* _Exercise_:
Word for word, restate the lines of the data from the first through the one containing "Hersteller in Offenburg/D", and nothing else.

* _Source material_:

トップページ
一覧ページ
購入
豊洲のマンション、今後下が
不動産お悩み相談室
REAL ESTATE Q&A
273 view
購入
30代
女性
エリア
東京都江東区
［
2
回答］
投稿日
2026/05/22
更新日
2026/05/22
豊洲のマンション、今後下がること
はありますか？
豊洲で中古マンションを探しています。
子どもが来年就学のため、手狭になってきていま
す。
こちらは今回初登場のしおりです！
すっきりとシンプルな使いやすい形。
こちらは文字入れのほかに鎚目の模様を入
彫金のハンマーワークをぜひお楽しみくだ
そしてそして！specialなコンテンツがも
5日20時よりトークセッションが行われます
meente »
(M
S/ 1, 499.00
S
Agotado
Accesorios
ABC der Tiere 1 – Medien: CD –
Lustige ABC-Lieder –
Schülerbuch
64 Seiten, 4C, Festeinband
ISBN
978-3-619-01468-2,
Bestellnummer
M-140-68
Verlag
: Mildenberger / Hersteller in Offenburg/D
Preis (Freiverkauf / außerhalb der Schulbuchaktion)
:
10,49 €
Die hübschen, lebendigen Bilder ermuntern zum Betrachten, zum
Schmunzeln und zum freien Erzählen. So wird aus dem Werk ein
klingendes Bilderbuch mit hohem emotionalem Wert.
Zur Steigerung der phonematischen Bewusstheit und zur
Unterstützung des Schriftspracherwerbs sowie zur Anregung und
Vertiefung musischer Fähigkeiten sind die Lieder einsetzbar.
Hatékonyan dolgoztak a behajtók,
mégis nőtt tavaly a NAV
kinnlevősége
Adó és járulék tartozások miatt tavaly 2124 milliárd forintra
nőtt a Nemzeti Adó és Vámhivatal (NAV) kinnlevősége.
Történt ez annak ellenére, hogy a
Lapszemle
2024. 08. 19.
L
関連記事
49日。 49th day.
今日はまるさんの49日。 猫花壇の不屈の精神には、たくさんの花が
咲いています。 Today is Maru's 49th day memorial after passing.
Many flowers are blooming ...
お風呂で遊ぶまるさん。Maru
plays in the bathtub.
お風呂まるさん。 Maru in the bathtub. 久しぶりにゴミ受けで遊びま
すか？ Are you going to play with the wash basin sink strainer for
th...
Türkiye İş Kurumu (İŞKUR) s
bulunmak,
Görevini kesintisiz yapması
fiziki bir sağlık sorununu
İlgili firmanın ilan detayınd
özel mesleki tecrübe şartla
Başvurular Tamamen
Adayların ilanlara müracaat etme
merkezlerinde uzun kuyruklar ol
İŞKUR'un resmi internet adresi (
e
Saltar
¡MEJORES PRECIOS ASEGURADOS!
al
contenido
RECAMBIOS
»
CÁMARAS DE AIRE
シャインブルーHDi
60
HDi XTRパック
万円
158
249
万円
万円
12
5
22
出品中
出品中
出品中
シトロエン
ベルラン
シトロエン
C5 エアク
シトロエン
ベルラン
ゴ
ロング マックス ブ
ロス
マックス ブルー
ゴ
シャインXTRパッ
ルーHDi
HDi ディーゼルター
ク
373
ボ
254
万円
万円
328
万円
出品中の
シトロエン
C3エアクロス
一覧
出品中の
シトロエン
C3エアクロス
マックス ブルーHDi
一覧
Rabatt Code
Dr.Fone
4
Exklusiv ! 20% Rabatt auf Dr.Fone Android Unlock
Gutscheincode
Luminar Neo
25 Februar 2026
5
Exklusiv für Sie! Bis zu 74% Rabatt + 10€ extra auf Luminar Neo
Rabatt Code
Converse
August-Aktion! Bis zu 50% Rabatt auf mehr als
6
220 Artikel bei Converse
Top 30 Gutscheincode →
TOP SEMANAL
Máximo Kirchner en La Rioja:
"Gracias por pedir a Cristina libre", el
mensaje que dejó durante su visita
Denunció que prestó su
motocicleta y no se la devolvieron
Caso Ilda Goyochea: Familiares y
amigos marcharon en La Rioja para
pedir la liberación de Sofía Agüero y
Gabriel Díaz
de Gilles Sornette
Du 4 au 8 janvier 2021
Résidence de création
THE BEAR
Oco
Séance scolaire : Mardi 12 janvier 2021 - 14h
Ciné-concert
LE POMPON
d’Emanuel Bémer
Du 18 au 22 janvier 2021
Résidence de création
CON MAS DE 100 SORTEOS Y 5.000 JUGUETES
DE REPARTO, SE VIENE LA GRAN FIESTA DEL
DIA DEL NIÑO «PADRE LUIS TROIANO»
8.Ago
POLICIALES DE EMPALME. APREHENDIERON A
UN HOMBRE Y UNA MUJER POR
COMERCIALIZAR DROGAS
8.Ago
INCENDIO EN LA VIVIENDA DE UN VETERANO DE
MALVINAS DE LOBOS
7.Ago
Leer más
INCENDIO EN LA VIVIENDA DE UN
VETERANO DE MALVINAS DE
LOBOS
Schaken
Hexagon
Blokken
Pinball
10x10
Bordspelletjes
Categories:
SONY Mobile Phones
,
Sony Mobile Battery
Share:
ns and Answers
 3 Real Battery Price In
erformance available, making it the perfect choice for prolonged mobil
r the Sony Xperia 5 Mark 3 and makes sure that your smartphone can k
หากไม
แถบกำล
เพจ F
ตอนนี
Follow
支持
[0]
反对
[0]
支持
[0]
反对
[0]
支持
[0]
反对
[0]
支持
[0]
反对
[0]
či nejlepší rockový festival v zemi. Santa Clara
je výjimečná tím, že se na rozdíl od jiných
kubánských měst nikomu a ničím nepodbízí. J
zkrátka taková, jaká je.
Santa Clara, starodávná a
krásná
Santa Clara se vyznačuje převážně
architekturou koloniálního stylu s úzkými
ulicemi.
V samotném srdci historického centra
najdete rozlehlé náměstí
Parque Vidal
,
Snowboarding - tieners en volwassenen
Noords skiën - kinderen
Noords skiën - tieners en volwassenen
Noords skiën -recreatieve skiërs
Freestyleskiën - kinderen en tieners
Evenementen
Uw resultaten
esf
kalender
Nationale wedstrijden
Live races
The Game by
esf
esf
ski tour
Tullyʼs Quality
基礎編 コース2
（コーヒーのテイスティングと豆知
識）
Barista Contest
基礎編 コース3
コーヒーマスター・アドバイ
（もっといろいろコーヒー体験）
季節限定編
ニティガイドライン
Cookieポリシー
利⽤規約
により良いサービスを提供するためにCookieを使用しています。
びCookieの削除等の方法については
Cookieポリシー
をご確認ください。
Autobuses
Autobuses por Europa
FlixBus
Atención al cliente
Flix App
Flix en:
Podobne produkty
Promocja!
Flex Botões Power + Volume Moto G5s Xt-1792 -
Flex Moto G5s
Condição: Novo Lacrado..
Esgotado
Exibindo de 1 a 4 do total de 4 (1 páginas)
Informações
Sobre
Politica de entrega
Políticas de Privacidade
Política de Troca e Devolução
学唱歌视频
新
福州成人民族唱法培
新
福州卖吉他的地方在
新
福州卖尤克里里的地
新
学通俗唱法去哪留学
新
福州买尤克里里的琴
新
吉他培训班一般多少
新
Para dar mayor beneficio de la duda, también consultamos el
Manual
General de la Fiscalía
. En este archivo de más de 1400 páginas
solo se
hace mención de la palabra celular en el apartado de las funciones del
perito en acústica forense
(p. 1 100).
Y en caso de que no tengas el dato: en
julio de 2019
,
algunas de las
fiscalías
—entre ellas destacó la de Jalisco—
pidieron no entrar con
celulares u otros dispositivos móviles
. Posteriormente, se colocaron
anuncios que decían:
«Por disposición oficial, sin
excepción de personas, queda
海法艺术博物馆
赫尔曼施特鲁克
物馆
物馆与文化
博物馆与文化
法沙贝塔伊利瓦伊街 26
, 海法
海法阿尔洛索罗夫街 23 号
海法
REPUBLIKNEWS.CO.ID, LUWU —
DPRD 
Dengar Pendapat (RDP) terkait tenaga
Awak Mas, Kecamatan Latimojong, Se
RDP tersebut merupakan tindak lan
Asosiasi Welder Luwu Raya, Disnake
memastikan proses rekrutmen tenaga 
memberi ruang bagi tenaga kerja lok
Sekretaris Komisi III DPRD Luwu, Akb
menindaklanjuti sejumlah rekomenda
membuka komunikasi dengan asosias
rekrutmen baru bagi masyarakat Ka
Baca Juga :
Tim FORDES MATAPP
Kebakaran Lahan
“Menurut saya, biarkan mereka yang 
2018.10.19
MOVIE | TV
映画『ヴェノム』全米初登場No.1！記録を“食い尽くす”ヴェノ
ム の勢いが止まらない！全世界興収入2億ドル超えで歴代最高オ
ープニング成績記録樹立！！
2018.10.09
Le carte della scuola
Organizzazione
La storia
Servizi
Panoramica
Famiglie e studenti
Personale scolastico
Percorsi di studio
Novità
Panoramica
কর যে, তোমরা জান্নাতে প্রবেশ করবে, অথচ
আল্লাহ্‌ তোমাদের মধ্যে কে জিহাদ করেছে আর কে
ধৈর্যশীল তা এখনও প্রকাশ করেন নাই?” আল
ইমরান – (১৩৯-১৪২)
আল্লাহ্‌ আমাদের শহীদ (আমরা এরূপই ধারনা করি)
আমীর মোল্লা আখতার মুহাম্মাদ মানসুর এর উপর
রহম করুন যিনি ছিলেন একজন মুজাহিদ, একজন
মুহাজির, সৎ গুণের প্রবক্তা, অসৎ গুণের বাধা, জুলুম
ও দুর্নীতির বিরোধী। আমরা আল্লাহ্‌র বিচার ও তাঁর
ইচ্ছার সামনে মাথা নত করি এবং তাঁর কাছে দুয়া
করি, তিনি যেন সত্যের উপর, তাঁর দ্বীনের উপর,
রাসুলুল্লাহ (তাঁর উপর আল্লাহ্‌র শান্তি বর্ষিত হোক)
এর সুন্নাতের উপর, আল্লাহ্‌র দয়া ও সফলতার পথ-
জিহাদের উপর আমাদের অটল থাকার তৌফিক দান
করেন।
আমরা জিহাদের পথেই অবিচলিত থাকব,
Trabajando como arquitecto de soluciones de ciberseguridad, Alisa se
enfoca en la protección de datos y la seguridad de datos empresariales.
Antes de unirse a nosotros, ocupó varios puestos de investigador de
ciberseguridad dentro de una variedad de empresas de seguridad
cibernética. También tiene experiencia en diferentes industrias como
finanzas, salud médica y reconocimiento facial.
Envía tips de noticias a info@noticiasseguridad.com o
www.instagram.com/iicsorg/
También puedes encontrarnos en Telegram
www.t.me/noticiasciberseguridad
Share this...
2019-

* _Task result_:
トップページ
一覧ページ
購入
豊洲のマンション、今後下が
不動産お悩み相談室
REAL ESTATE Q&A
273 view
購入
30代
女性
エリア
東京都江東区
［
2
回答］
投稿日
2026/05/22
更新日
2026/05/22
豊洲のマンション、今後下がること
はありますか？
豊洲で中古マンションを探しています。
子どもが来年就学のため、手狭になってきていま
す。
こちらは今回初登場のしおりです！
すっきりとシンプルな使いやすい形。
こちらは文字入れのほかに鎚目の模様を入
彫金のハンマーワークをぜひお楽しみくだ
そしてそして！specialなコンテンツがも
5日20時よりトークセッションが行われます
meente »
(M
S/ 1, 499.00
S
Agotado
Accesorios
ABC der Tiere 1 – Medien: CD –
Lustige ABC-Lieder –
Schülerbuch
64 Seiten, 4C, Festeinband
ISBN
978-3-619-01468-2,
Bestellnummer
M-140-68
Verlag
: Mildenberger / Hersteller in Offenburg/D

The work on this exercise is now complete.